By Bob Ward, CEO, QUODD
The term “cord cutter” gained momentum in 2010 as streaming services began to pose a formidable threat to the legacy cable industry. As this trend has manifested over the past decade, it is clear that consumers now have the power to create their ideal mix between traditional and streaming TV options. Similarly, we see a parallel emerging in the consumption of market data across the financial services industry, particularly impacting wealth management, investment advice and their service providers.
While legacy market data providers will always have a place within large enterprises, it is clear that different people within all organizations, especially in the middle and back office, do not always need (or don’t want) the bells and whistles that come with these offers. The data-on-demand trend involves custom delivery models coupled with a user-specific experience that works best with the workflow needs of these workers, who are often remote and need quick access.
As data consumption patterns have changed, market data providers must adapt to stay relevant and focus on modernizing technology platforms and delivery models to meet new expectations. Provided coverage, quality and timeliness levels are commensurate, data solutions integrated into a single digital platform that integrates front, middle and back office workflows into a common experience will be ready. to sit at the same table and potentially leapfrog well-established vendors. .
Why market data matters
Market data has been in the spotlight in recent years, driven by three main factors.
First, there have been residual impacts of the pandemic. Remote work is permanent, which means digital remote access is imperative for operations and back-office employees. For example, demands from specialist groups include an even greater need to access consolidated data from multiple sources. This comes at a time when legacy market data providers are cracking down on usage rights.
Second, companies are looking to squeeze more efficiency out of their back office to combat tight margins. The challenge was particularly difficult for the wealth management service provider.
Additionally, pricing structures for market data content have exploded, and the enabling technology that powers many old-school market data players has not kept pace. This has prevented the institution from leveraging the desired leveraging of a common data platform that can not only connect workflows, but also intersect with functional areas of the institution, such as private wealth, trust, retirement and retail consulting. This makes market data a prime candidate to consider when it comes to streamlining operational systems.
The emerging opportunity to serve the middle and back office
Aside from the macro factors of desired operating model and industry-mandated operating leverage, a one-size-fits-all approach to market data no longer works from a practical (practical?) standpoint.

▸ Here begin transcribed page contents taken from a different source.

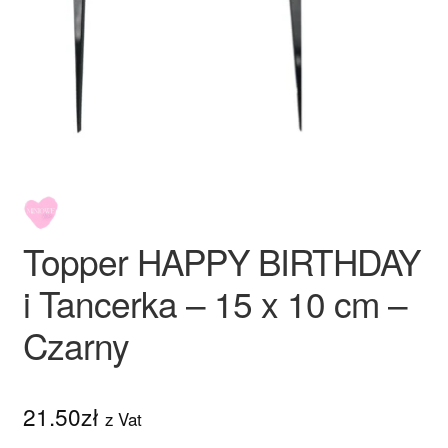
Ozdoby na tort weselny
Topper HAPPY BIRTHDAY
i Tancerka – 15 x 10 cm –
Czarny
21.50
zł
z Vat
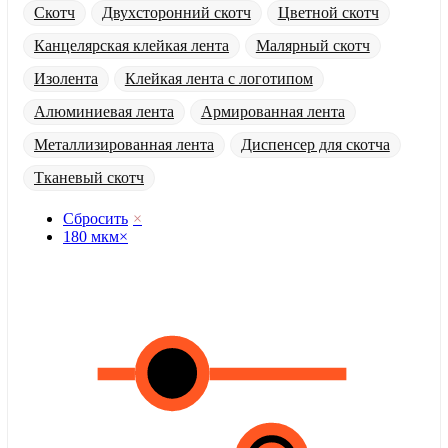
Скотч
Двухсторонний скотч
Цветной скотч
Канцелярская клейкая лента
Малярный скотч
Изолента
Клейкая лента с логотипом
Алюминиевая лента
Армированная лента
Металлизированная лента
Диспенсер для скотча
Тканевый скотч
Сбросить
×
180 мкм
×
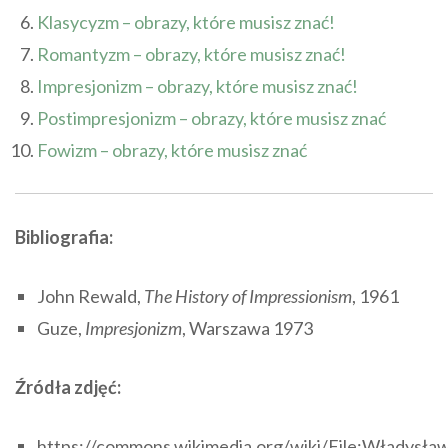
Klasycyzm – obrazy, które musisz znać!
Romantyzm – obrazy, które musisz znać!
Impresjonizm – obrazy, które musisz znać!
Postimpresjonizm – obrazy, które musisz znać
Fowizm – obrazy, które musisz znać
Bibliografia:
John Rewald,
The History of Impressionism
, 1961
Guze,
Impresjonizm
, Warszawa 1973
Źródła zdjęć:
https://commons.wikimedia.org/wiki/File:Władysła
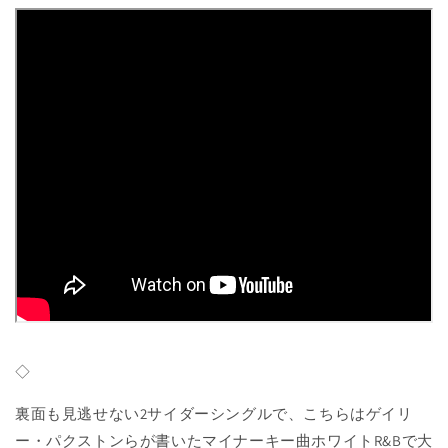
◇
裏面も見逃せない2サイダーシングルで、こちらはゲイリ
ー・パクストンらが書いたマイナーキー曲ホワイトR&Bで大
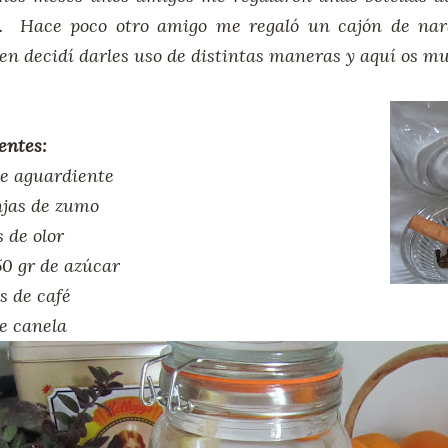
d. Hace poco otro amigo me regaló un cajón de nara
en decidí darles uso de distintas maneras y aquí os mu
entes:
 de aguardiente
njas de zumo
s de olor
0 gr de azúcar
s de café
de canela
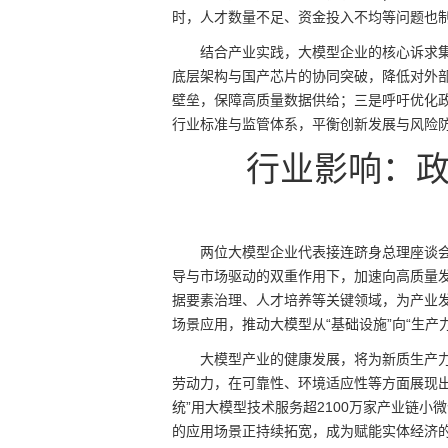
时，人才数量不足、资金投入不均等问题也
结合产业实践，大模型企业的核心诉求
底层架构与国产芯片的协同突破，降低对外
壁垒，保障高质量数据供给；三是呼吁优化
行业标准与监管体系，平衡创新发展与风险
行业影响：
两位大模型企业代表接连跻身总理座谈
导与市场驱动的双重作用下，加速向高质量
据要素治理、人才培养等关键领域，为产业
场景应用，推动大模型从“基础设施”向“生产
大模型产业的健康发展，将为新质生产
劳动力，在可靠性、环境适应性等方面展现
统”用大模型技术服务超2100万家产业链
的应用场景正持续拓宽，成为赋能实体经济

Middle and back office employees are in many cases better served by alternative market data solutions that are more relevant to their specific role and responsibilities.
Existing solutions are too broad and not targeted to workflow needs, and users often pay too much for system functionality and unnecessary information.
New entrants to the market data industry have shown that more agile vendors can rise to the challenge and solve these specific problems. This leads to a much better user experience and continuous improvement in the wider relationship with customers.
This can include anything from automated new customer onboarding, managing price validations, monitoring ongoing price fluctuations, initiating price disputes, and on-demand data mining for workflows such as posting earnings, sourcing cash flow, monitoring corporate actions, and extracting daily accrued liabilities.
The Benefits of Custom Market Data Tools
New billing and pricing models are evolving to align with these consumption patterns. A personalized data delivery model that can better track usage and its impact on P&L is vital. Data quality is the same for a specific point. The benefit is a much more flexible pricing model that is commercially aligned with financial institutions or its service platform.
Another related benefit is that it improves overall governance, which has changed during the pandemic and as more employees work permanently remotely. As the data landscape evolves, institutions and/or their service providers are increasing compliance, corporate governance, and risk management oversight to manage the ever-growing appetite for global investment, new stock exchange regulations, more complex types of security, demands for real-time information, and fiduciary requirements.
Importance of reliable secondary/backup data
With the emergence of new market data challengers, it is important to recognize, just as with the streaming/cable analogy, that these often do not disrupt a primary data relationship, but a complementary one. Indeed, access to reliable secondary and/or backup data is an important part of the overall data consumption strategy.
For example, employees of a wealth management team use secondary and backup data on fixed income securities to gain a transparent overview of market conditions defending the justification of a certain price. This type of transparency data facilitates pre- and post-trade decisions and valuation monitoring. It allows users to better understand the market data inputs that go into creating an assessment.
Caution calls for two sources of market data. Beyond corporate governance and compliance mandates, there are important considerations to take into account. Technology could explode overnight or global markets could experience wild swings, which all wealth management organizations invariably face at times in this ever-changing environment. The engine rooms of the financial services operation need a reliable secondary source that powers market data with the highest degree of quality, reliability, accuracy and timeliness in order to meet the needs of all their stakeholders.
The technological imperative
Future market data leaders will rely on a technology process that easily ingests, normalizes and produces any market data content for consumption. This brings together all the best data content providers in the market through a single customer-centric digital platform and allows operations and customer service functions to be connected with on-demand and personalized access at your fingertips from anywhere.
Ultimately, better and more efficient technology will win out as companies looking to improve operational workflow for their employees and customers as well as streamline their market data spend begin to weigh other options. We are just beginning to explore how this will make the industry more efficient.